Früher waren Radiosendungen Trendsetter! Dort konnte man im normalen Programm noch neue Musik entdecken. Heute begnügt man sich mit der randomisierten Wiedergabe der Top-20. Nur was bereits erfolgreich ist, findet den Weg in die Playlisten. Dass dabei Songs und auch Künstler so penetrant eingesetzt werden, dass man sie nach einiger Zeit mit klarem Verstand nicht mehr ertragen kann, scheint einkalkuliert zu sein, oder aber gar nicht aufzufallen. Sängerinnen wie Amy MacDonald oder Adele hängen mir kilometerweit aus den Ohren raus. Ich kann sie nicht mehr hören! Beim ZDF läuft diese Ausbeutung des temporär Erfolgreichen gerade bis zum Abwinken mit "Flatrate-Conférencier" Markus Lanz, der als Geheimwaffe alles moderiert, was Aussicht auf Quote hat. Die telegene Erscheinung von Herrn Lanz wird bei der Häufigkeit seiner Einsätze sicher bald den Zustand der Homöostase verlassen. Sofern Jörg Pilawa dann noch nicht von SAT.1 zurückerworben wurde, könnte er notfalls wieder übernehmen, oder Klaas und Joko, wenn die dann noch nicht durch ihre Omnipräsenz pulverisiert sind!

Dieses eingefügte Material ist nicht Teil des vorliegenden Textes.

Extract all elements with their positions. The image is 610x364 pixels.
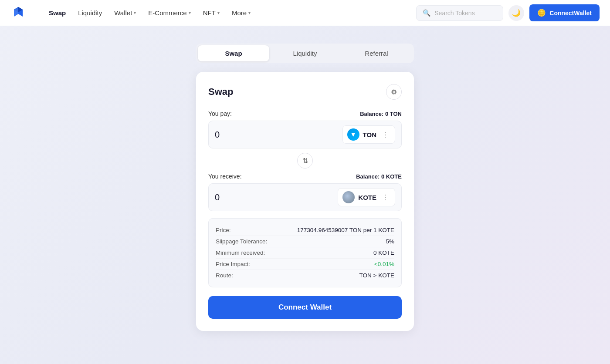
settings-button[interactable]: ⚙ xyxy=(386,84,402,100)
you-pay-label: You pay: xyxy=(208,110,232,117)
more-chevron-icon: ▾ xyxy=(248,10,251,15)
slippage-label: Slippage Tolerance: xyxy=(216,238,267,245)
search-input[interactable] xyxy=(434,10,497,17)
you-pay-amount-input[interactable] xyxy=(215,130,342,140)
min-received-value: 0 KOTE xyxy=(373,249,394,256)
you-pay-label-row: You pay: Balance: 0 TON xyxy=(208,110,402,117)
you-receive-section: You receive: Balance: 0 KOTE KOTE ⋮ xyxy=(208,173,402,211)
tab-liquidity[interactable]: Liquidity xyxy=(269,45,341,61)
nav-right: 🔍 🌙 🪙 ConnectWallet xyxy=(416,4,600,21)
you-receive-balance: Balance: 0 KOTE xyxy=(356,173,402,180)
slippage-row: Slippage Tolerance: 5% xyxy=(216,236,394,247)
main-content: Swap Liquidity Referral Swap ⚙ You pay: … xyxy=(0,26,610,348)
wallet-icon: 🪙 xyxy=(537,9,546,17)
wallet-chevron-icon: ▾ xyxy=(134,10,136,15)
ton-token-more-icon[interactable]: ⋮ xyxy=(380,130,390,140)
search-icon: 🔍 xyxy=(423,9,431,17)
swap-card: Swap ⚙ You pay: Balance: 0 TON ▼ TON ⋮ xyxy=(196,72,414,331)
nav-item-wallet[interactable]: Wallet ▾ xyxy=(109,6,141,20)
navbar: Swap Liquidity Wallet ▾ E-Commerce ▾ NFT… xyxy=(0,0,610,26)
nav-item-swap[interactable]: Swap xyxy=(44,6,71,20)
ton-token-selector[interactable]: ▼ TON ⋮ xyxy=(342,125,395,144)
swap-title: Swap xyxy=(208,86,233,98)
you-receive-amount-input[interactable] xyxy=(215,192,338,202)
price-label: Price: xyxy=(216,227,231,233)
tab-swap[interactable]: Swap xyxy=(198,45,269,61)
tabs-container: Swap Liquidity Referral xyxy=(196,44,414,63)
nav-item-ecommerce[interactable]: E-Commerce ▾ xyxy=(143,6,196,20)
ecommerce-chevron-icon: ▾ xyxy=(189,10,191,15)
slippage-value: 5% xyxy=(386,238,394,245)
you-pay-section: You pay: Balance: 0 TON ▼ TON ⋮ xyxy=(208,110,402,148)
you-pay-balance: Balance: 0 TON xyxy=(360,111,402,117)
kote-logo xyxy=(342,191,355,203)
connect-wallet-button[interactable]: Connect Wallet xyxy=(208,296,402,319)
kote-token-selector[interactable]: KOTE ⋮ xyxy=(338,188,395,206)
kote-token-more-icon[interactable]: ⋮ xyxy=(380,192,390,202)
min-received-label: Minimum received: xyxy=(216,249,265,256)
price-impact-row: Price Impact: <0.01% xyxy=(216,259,394,270)
nav-item-nft[interactable]: NFT ▾ xyxy=(198,6,225,20)
kote-token-name: KOTE xyxy=(358,194,376,201)
logo[interactable] xyxy=(10,5,26,21)
tab-referral[interactable]: Referral xyxy=(341,45,412,61)
price-row: Price: 177304.964539007 TON per 1 KOTE xyxy=(216,225,394,236)
nav-item-more[interactable]: More ▾ xyxy=(227,6,256,20)
route-value: TON > KOTE xyxy=(359,272,394,279)
ton-token-name: TON xyxy=(363,131,376,138)
search-bar[interactable]: 🔍 xyxy=(416,5,503,21)
theme-toggle-button[interactable]: 🌙 xyxy=(508,5,524,21)
you-receive-input-row: KOTE ⋮ xyxy=(208,183,402,211)
price-impact-label: Price Impact: xyxy=(216,261,250,267)
you-receive-label-row: You receive: Balance: 0 KOTE xyxy=(208,173,402,180)
swap-arrow-row: ⇅ xyxy=(208,153,402,169)
you-receive-label: You receive: xyxy=(208,173,242,180)
nft-chevron-icon: ▾ xyxy=(217,10,220,15)
swap-direction-button[interactable]: ⇅ xyxy=(297,153,313,169)
you-pay-input-row: ▼ TON ⋮ xyxy=(208,121,402,148)
route-row: Route: TON > KOTE xyxy=(216,270,394,281)
min-received-row: Minimum received: 0 KOTE xyxy=(216,247,394,259)
ton-logo: ▼ xyxy=(347,128,359,141)
navbar-connect-wallet-button[interactable]: 🪙 ConnectWallet xyxy=(529,4,600,21)
nav-item-liquidity[interactable]: Liquidity xyxy=(73,6,107,20)
card-header: Swap ⚙ xyxy=(208,84,402,100)
swap-info-box: Price: 177304.964539007 TON per 1 KOTE S… xyxy=(208,218,402,287)
price-value: 177304.964539007 TON per 1 KOTE xyxy=(297,227,394,233)
nav-links: Swap Liquidity Wallet ▾ E-Commerce ▾ NFT… xyxy=(44,6,402,20)
route-label: Route: xyxy=(216,272,233,279)
price-impact-value: <0.01% xyxy=(374,261,394,267)
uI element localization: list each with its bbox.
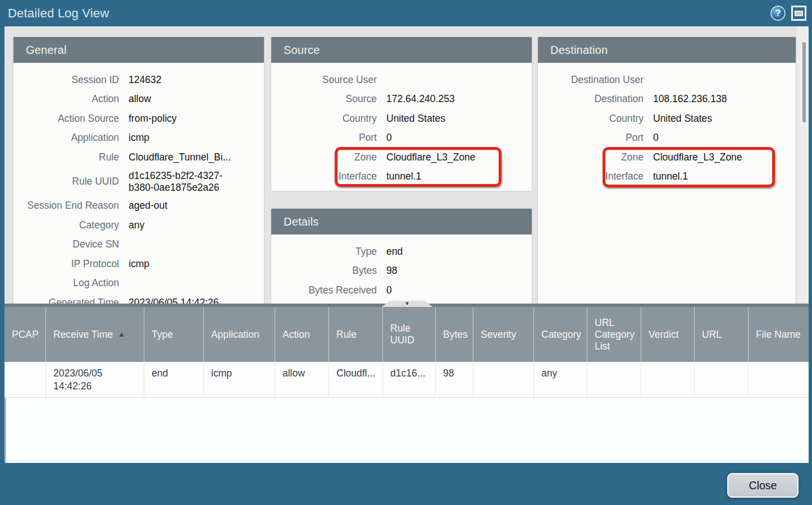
field-label: Action Source <box>13 113 129 125</box>
field-source-country: CountryUnited States <box>271 109 532 128</box>
field-label: Generated Time <box>13 297 129 304</box>
table-row[interactable]: 2023/06/05 14:42:26 end icmp allow Cloud… <box>4 362 809 398</box>
cell-application: icmp <box>204 362 275 397</box>
field-label: Rule UUID <box>13 176 129 187</box>
column-header-bytes[interactable]: Bytes <box>436 307 473 362</box>
field-label: Destination User <box>538 74 653 86</box>
cell-rule: Cloudfl... <box>329 362 383 397</box>
column-header-severity[interactable]: Severity <box>473 307 534 362</box>
field-value: United States <box>653 113 712 125</box>
field-value: icmp <box>129 258 149 270</box>
cell-action: allow <box>275 362 329 397</box>
cell-category: any <box>534 362 587 397</box>
help-glyph: ? <box>775 8 781 19</box>
column-header-application[interactable]: Application <box>204 307 275 362</box>
field-value: d1c16235-b2f2-4327-b380-0ae1875e2a26 <box>129 170 231 194</box>
vertical-scrollbar[interactable] <box>797 26 809 304</box>
field-source-user: Source User <box>271 70 532 90</box>
column-label: Type <box>152 329 173 341</box>
field-label: Interface <box>538 171 653 182</box>
field-value: Cloudflare_Tunnel_Bi... <box>129 152 231 163</box>
column-header-receive-time[interactable]: Receive Time▲ <box>46 307 144 362</box>
field-source-address: Source172.64.240.253 <box>271 90 532 109</box>
field-label: Port <box>271 132 386 144</box>
panel-destination: Destination Destination User Destination… <box>538 37 796 304</box>
field-destination-address: Destination108.162.236.138 <box>538 90 796 109</box>
window-restore-glyph <box>795 11 803 16</box>
cell-pcap <box>4 362 46 397</box>
cell-file-name <box>749 362 809 397</box>
column-label: Category <box>541 329 581 341</box>
column-label: Application <box>211 329 259 341</box>
column-header-rule-uuid[interactable]: Rule UUID <box>383 307 436 362</box>
field-type: Typeend <box>271 242 532 261</box>
column-label: Action <box>282 329 310 341</box>
field-rule: RuleCloudflare_Tunnel_Bi... <box>13 148 264 167</box>
close-button[interactable]: Close <box>727 473 799 498</box>
chevron-down-icon: ▼ <box>405 301 410 306</box>
column-header-pcap[interactable]: PCAP <box>4 307 46 362</box>
field-rule-uuid: Rule UUIDd1c16235-b2f2-4327-b380-0ae1875… <box>13 167 264 196</box>
splitter-collapse-handle[interactable]: ▼ <box>382 301 432 307</box>
field-value: 2023/06/05 14:42:26 <box>129 297 219 304</box>
field-action: Actionallow <box>13 90 264 109</box>
dialog-titlebar: Detailed Log View ? <box>0 0 812 26</box>
help-icon[interactable]: ? <box>770 6 786 21</box>
field-value: allow <box>129 93 151 105</box>
field-label: Zone <box>271 152 386 163</box>
field-label: Device SN <box>13 238 129 250</box>
field-label: Action <box>13 93 129 105</box>
field-value: United States <box>386 113 445 125</box>
cell-url-category-list <box>587 362 641 397</box>
column-label: Receive Time <box>53 329 113 341</box>
field-value: Cloudflare_L3_Zone <box>386 152 476 163</box>
column-label: Verdict <box>649 329 679 341</box>
field-value: from-policy <box>129 113 177 125</box>
field-label: Bytes Received <box>271 284 386 296</box>
field-category: Categoryany <box>13 215 264 235</box>
field-label: Bytes <box>271 265 386 277</box>
field-source-interface: Interfacetunnel.1 <box>271 167 532 187</box>
column-label: File Name <box>756 329 801 341</box>
field-value: aged-out <box>129 200 167 212</box>
vertical-scrollbar-thumb[interactable] <box>802 42 806 122</box>
column-header-verdict[interactable]: Verdict <box>641 307 695 362</box>
window-restore-icon[interactable] <box>791 6 806 21</box>
column-header-url[interactable]: URL <box>695 307 749 362</box>
field-source-port: Port0 <box>271 128 532 148</box>
column-header-action[interactable]: Action <box>275 307 329 362</box>
panel-details-title: Details <box>271 209 532 235</box>
field-label: Type <box>271 246 386 258</box>
field-value: any <box>129 219 144 231</box>
panel-general: General Session ID124632 Actionallow Act… <box>13 37 264 304</box>
field-label: Session ID <box>13 74 129 86</box>
field-label: Destination <box>538 93 653 105</box>
field-label: Application <box>13 132 129 144</box>
panel-source-title: Source <box>271 37 532 63</box>
field-value: 108.162.236.138 <box>653 93 727 105</box>
panel-destination-title: Destination <box>538 37 796 63</box>
column-label: Rule UUID <box>390 323 432 346</box>
log-detail-content: General Session ID124632 Actionallow Act… <box>4 26 809 304</box>
column-header-url-category-list[interactable]: URL Category List <box>587 307 641 362</box>
cell-severity <box>473 362 534 397</box>
field-label: IP Protocol <box>13 258 129 270</box>
field-destination-port: Port0 <box>538 128 796 148</box>
field-value: 0 <box>386 284 392 296</box>
sort-ascending-icon: ▲ <box>118 330 125 339</box>
field-value: end <box>386 246 403 258</box>
cell-bytes: 98 <box>436 362 473 397</box>
field-label: Source User <box>271 74 386 86</box>
column-header-category[interactable]: Category <box>534 307 587 362</box>
column-header-type[interactable]: Type <box>144 307 204 362</box>
column-label: URL Category List <box>595 317 637 352</box>
column-header-rule[interactable]: Rule <box>329 307 383 362</box>
column-label: Bytes <box>443 329 468 341</box>
column-label: URL <box>702 329 722 341</box>
column-header-file-name[interactable]: File Name <box>749 307 809 362</box>
field-value: tunnel.1 <box>386 171 421 182</box>
field-label: Country <box>271 113 386 125</box>
panel-details: Details Typeend Bytes98 Bytes Received0 <box>271 209 532 304</box>
field-value: Cloudflare_L3_Zone <box>653 152 742 163</box>
panel-general-title: General <box>13 37 264 63</box>
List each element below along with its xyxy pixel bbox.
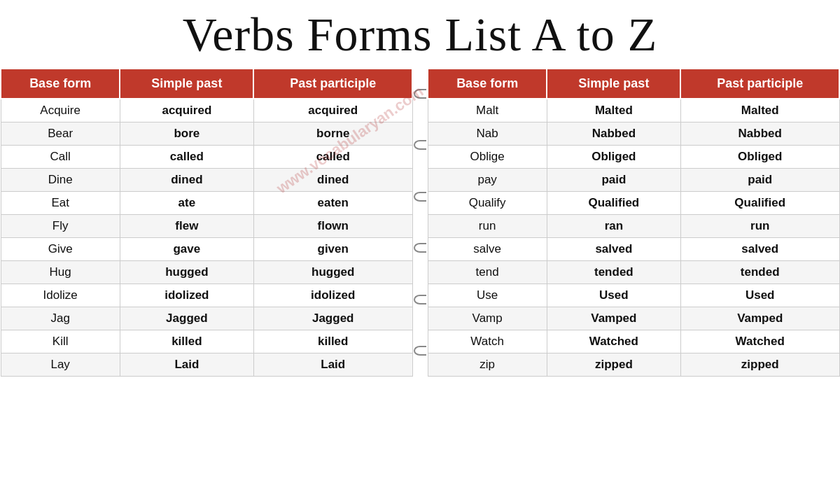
table-row: Killkilledkilled	[1, 330, 412, 354]
table-cell: called	[120, 146, 253, 169]
table-cell: Used	[680, 284, 839, 307]
table-row: MaltMaltedMalted	[428, 99, 839, 122]
table-cell: Kill	[1, 330, 120, 354]
table-row: QualifyQualifiedQualified	[428, 192, 839, 215]
table-row: UseUsedUsed	[428, 284, 839, 307]
right-header-participle: Past participle	[680, 69, 839, 99]
table-cell: acquired	[253, 99, 412, 122]
table-row: Callcalledcalled	[1, 146, 412, 169]
left-header-participle: Past participle	[253, 69, 412, 99]
table-row: ObligeObligedObliged	[428, 146, 839, 169]
table-cell: salved	[547, 238, 680, 261]
table-cell: Jag	[1, 307, 120, 330]
curl-6	[414, 346, 426, 356]
right-header-base: Base form	[428, 69, 547, 99]
table-row: zipzippedzipped	[428, 354, 839, 377]
table-cell: Obliged	[680, 146, 839, 169]
tables-container: Base form Simple past Past participle Ac…	[0, 68, 840, 377]
table-cell: zipped	[680, 354, 839, 377]
table-row: tendtendedtended	[428, 261, 839, 284]
table-row: WatchWatchedWatched	[428, 330, 839, 354]
table-cell: Jagged	[120, 307, 253, 330]
table-cell: Qualified	[547, 192, 680, 215]
table-cell: salve	[428, 238, 547, 261]
table-cell: Give	[1, 238, 120, 261]
table-row: runranrun	[428, 215, 839, 238]
table-cell: Eat	[1, 192, 120, 215]
table-cell: zipped	[547, 354, 680, 377]
table-cell: Malted	[680, 99, 839, 122]
page-title: Verbs Forms List A to Z	[0, 0, 840, 68]
table-row: Idolizeidolizedidolized	[1, 284, 412, 307]
table-cell: acquired	[120, 99, 253, 122]
table-cell: Lay	[1, 354, 120, 377]
table-cell: flown	[253, 215, 412, 238]
curl-3	[414, 192, 426, 202]
table-row: Eatateeaten	[1, 192, 412, 215]
table-cell: Call	[1, 146, 120, 169]
table-cell: Watch	[428, 330, 547, 354]
table-cell: flew	[120, 215, 253, 238]
table-cell: paid	[680, 169, 839, 192]
curl-1	[414, 89, 426, 99]
table-cell: pay	[428, 169, 547, 192]
table-cell: zip	[428, 354, 547, 377]
table-cell: Nab	[428, 122, 547, 146]
table-row: Acquireacquiredacquired	[1, 99, 412, 122]
curl-4	[414, 243, 426, 253]
table-row: JagJaggedJagged	[1, 307, 412, 330]
table-cell: run	[680, 215, 839, 238]
table-cell: Jagged	[253, 307, 412, 330]
table-cell: borne	[253, 122, 412, 146]
table-cell: Bear	[1, 122, 120, 146]
table-cell: Idolize	[1, 284, 120, 307]
table-row: VampVampedVamped	[428, 307, 839, 330]
right-verb-table: Base form Simple past Past participle Ma…	[427, 68, 840, 377]
table-cell: given	[253, 238, 412, 261]
table-cell: gave	[120, 238, 253, 261]
table-cell: tended	[547, 261, 680, 284]
table-cell: paid	[547, 169, 680, 192]
table-cell: salved	[680, 238, 839, 261]
table-cell: Oblige	[428, 146, 547, 169]
table-cell: Acquire	[1, 99, 120, 122]
table-cell: Nabbed	[547, 122, 680, 146]
table-row: LayLaidLaid	[1, 354, 412, 377]
table-cell: Malt	[428, 99, 547, 122]
table-cell: Vamp	[428, 307, 547, 330]
table-cell: ate	[120, 192, 253, 215]
left-verb-table: Base form Simple past Past participle Ac…	[0, 68, 413, 377]
table-cell: Vamped	[680, 307, 839, 330]
table-cell: hugged	[253, 261, 412, 284]
table-cell: Used	[547, 284, 680, 307]
table-cell: dined	[120, 169, 253, 192]
table-cell: Obliged	[547, 146, 680, 169]
table-cell: bore	[120, 122, 253, 146]
table-row: Givegavegiven	[1, 238, 412, 261]
right-header-past: Simple past	[547, 69, 680, 99]
table-cell: Vamped	[547, 307, 680, 330]
left-header-past: Simple past	[120, 69, 253, 99]
table-divider	[413, 68, 427, 377]
table-cell: killed	[120, 330, 253, 354]
left-header-base: Base form	[1, 69, 120, 99]
table-cell: Laid	[120, 354, 253, 377]
table-row: Bearboreborne	[1, 122, 412, 146]
table-cell: Qualified	[680, 192, 839, 215]
table-row: salvesalvedsalved	[428, 238, 839, 261]
table-cell: ran	[547, 215, 680, 238]
table-cell: idolized	[120, 284, 253, 307]
curl-2	[414, 140, 426, 150]
table-cell: tended	[680, 261, 839, 284]
table-cell: Watched	[680, 330, 839, 354]
table-cell: called	[253, 146, 412, 169]
table-cell: hugged	[120, 261, 253, 284]
curl-5	[414, 295, 426, 304]
table-cell: Hug	[1, 261, 120, 284]
table-cell: Laid	[253, 354, 412, 377]
table-cell: killed	[253, 330, 412, 354]
table-cell: idolized	[253, 284, 412, 307]
table-cell: Malted	[547, 99, 680, 122]
table-cell: run	[428, 215, 547, 238]
table-cell: Use	[428, 284, 547, 307]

Ich würde mir gerade im Öffentlich-Rechtlichen Rundfunk mehr Nachhaltigkeit, wenn nicht sogar einen Paradigmenwechsel wünschen. Es kann doch nicht sein, dass ein gebührenfinanziertes System seine Geldgeber derart am Nasenring herumführt. Sorgt endlich mal wieder für kreative Leute und innovative Programme! Habt mal Mut, neue Songs von weniger bekannten Künstlern zu spielen und nicht nur immer stromlinienförmige Inhalte in der Dauerschleife zu senden sowie glattgebügelte Dauermoderatoren einzusetzen. Und speziell beim NDR – das ist das Programm, das ich terrestrisch empfange – sollten einige Radiomoderatoren mal ihre Deutschkenntnisse auffrischen. Schließlich hat so ein Sender auch immer noch einen Bildungsauftrag und könnte sich dem freien Fall des eigenen Anspruchs durchaus erwehren!